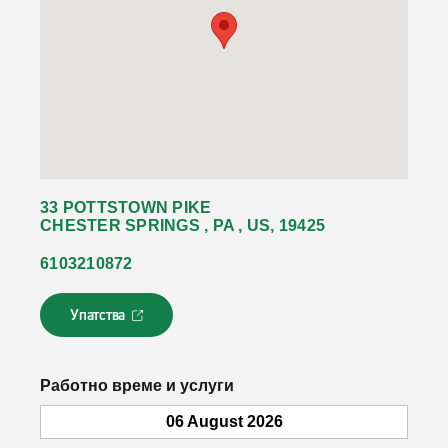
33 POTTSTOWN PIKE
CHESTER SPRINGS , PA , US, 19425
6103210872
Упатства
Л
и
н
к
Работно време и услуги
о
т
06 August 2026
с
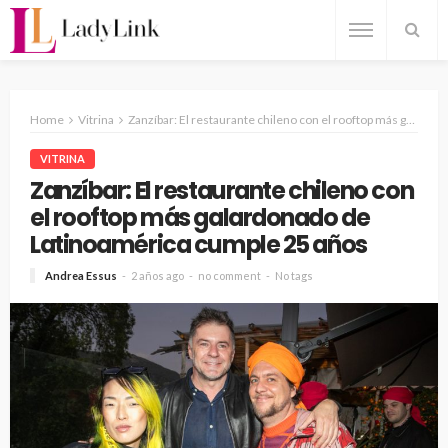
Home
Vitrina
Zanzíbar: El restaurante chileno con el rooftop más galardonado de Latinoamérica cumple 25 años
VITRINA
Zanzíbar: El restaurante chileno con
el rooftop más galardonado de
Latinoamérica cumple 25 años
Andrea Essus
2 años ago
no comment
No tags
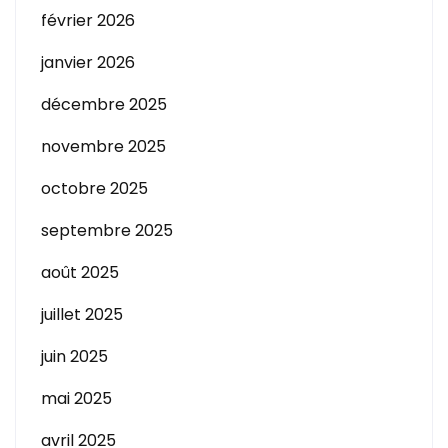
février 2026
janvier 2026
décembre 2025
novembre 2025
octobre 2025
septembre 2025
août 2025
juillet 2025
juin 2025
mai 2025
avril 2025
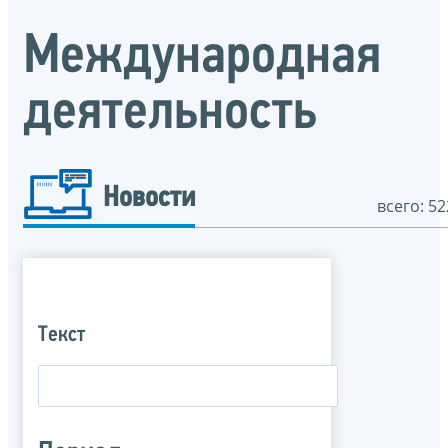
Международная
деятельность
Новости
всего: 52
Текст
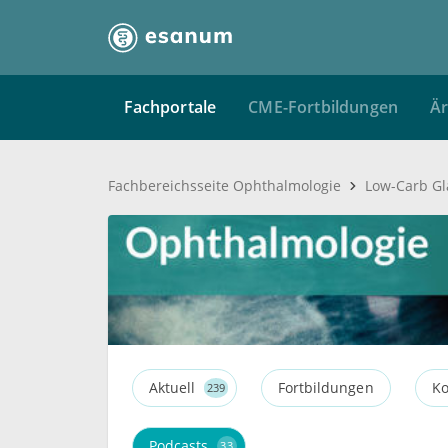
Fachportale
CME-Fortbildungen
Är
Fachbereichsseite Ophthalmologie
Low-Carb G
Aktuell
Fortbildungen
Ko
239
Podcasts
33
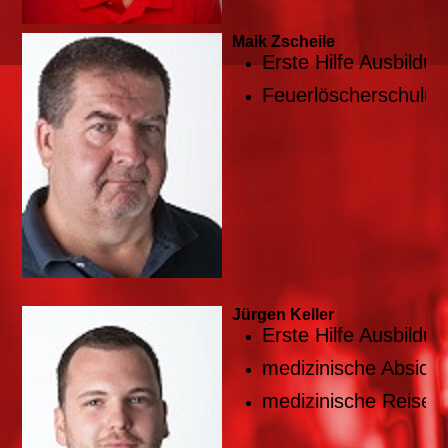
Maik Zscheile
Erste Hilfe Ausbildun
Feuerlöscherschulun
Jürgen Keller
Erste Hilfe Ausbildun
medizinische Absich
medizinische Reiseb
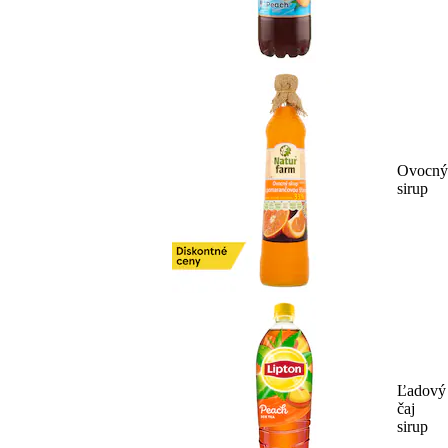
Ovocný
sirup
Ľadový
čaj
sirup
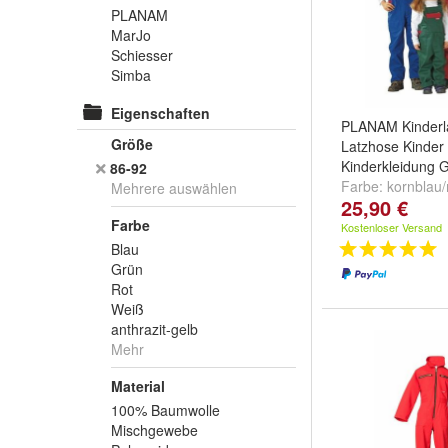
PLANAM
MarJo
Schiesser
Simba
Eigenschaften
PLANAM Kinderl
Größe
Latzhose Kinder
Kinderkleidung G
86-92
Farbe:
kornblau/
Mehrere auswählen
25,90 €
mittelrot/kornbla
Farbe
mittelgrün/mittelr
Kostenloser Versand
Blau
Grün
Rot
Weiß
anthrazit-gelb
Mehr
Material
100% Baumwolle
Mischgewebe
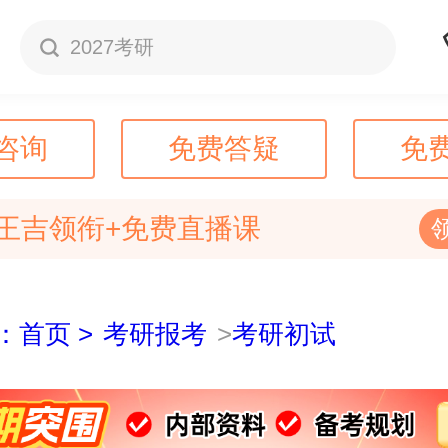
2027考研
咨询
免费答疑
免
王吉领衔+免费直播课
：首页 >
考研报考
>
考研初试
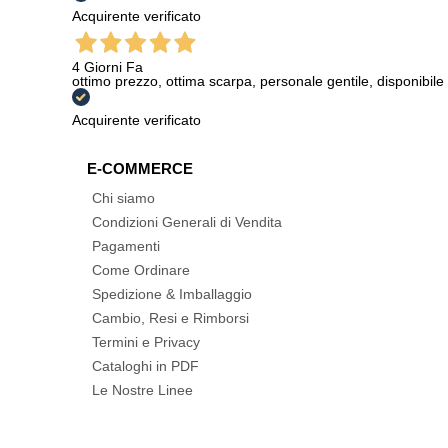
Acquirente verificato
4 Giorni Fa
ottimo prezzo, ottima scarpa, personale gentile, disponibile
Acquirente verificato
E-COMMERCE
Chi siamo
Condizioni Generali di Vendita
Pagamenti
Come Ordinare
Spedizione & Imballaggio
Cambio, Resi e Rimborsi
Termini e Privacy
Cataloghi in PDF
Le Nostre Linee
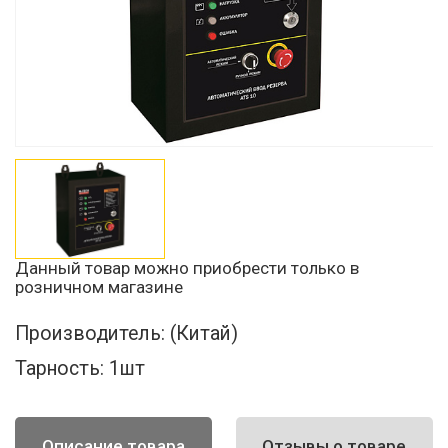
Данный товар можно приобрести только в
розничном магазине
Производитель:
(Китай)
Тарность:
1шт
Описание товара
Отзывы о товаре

===

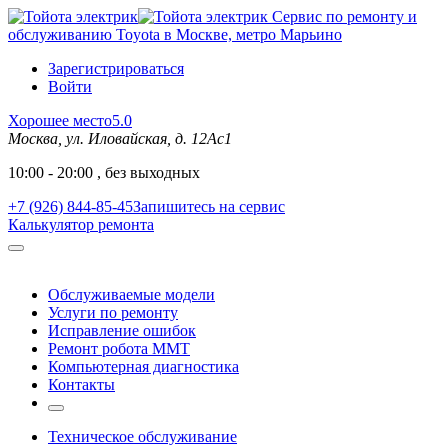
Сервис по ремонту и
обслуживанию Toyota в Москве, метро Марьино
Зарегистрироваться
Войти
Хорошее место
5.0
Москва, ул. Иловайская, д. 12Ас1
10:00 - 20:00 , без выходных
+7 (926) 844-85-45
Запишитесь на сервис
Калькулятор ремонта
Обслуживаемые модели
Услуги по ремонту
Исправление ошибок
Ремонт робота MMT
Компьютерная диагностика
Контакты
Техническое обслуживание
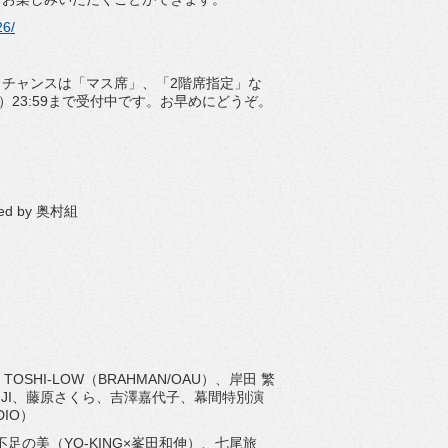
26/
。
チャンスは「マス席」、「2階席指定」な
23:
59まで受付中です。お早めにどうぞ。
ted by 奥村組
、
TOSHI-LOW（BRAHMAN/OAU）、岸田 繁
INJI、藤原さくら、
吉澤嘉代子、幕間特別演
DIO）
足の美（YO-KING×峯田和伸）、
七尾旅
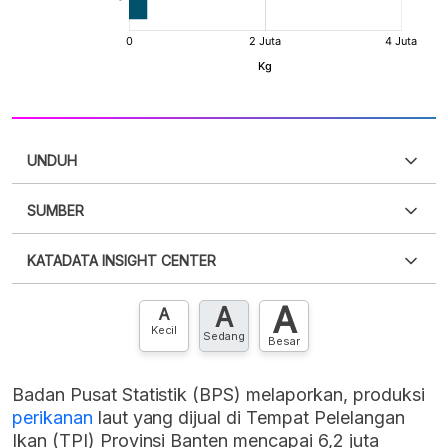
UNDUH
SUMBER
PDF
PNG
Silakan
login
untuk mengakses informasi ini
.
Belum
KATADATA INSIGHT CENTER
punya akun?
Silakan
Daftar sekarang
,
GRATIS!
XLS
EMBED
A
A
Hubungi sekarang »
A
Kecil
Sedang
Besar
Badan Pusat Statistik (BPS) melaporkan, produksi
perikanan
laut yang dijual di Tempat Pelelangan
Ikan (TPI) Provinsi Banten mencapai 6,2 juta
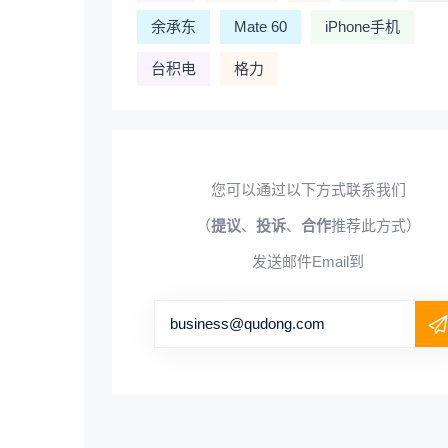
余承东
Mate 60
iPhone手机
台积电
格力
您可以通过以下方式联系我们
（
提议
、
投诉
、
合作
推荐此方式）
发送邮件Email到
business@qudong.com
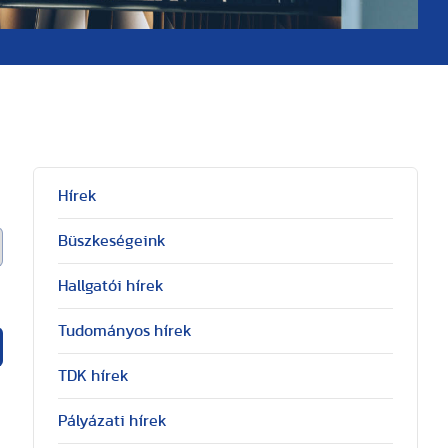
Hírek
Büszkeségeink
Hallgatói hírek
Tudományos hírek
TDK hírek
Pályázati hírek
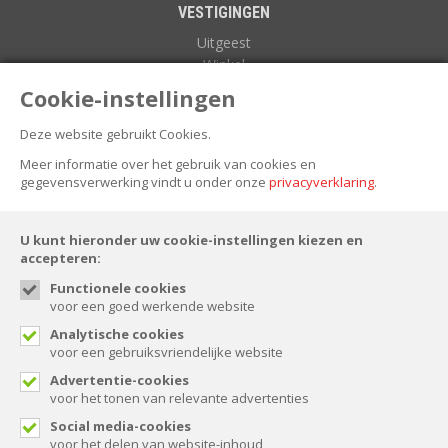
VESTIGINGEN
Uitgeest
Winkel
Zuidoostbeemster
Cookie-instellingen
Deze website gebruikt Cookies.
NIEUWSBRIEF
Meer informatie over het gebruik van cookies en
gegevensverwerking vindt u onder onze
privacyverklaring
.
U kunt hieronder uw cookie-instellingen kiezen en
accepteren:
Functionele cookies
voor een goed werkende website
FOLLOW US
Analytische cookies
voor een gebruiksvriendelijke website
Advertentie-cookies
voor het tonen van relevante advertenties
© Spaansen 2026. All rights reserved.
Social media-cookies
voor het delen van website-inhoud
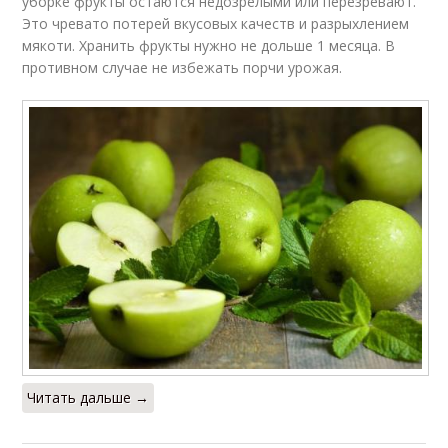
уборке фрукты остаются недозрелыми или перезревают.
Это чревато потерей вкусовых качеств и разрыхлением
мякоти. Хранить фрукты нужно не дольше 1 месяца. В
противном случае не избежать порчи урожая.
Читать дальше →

===

Task to carry out =
Using the data above, output the line that has "Cataloghi in PDF", the line that has "Отзывы о товаре", and whatever lines fall between, each exactly as it stands and without pictures.

Response to the task =
Cataloghi in PDF
Le Nostre Linee
Данный товар можно приобрести только в
розничном магазине
Производитель:
(Китай)
Тарность:
1шт
Описание товара
Отзывы о товаре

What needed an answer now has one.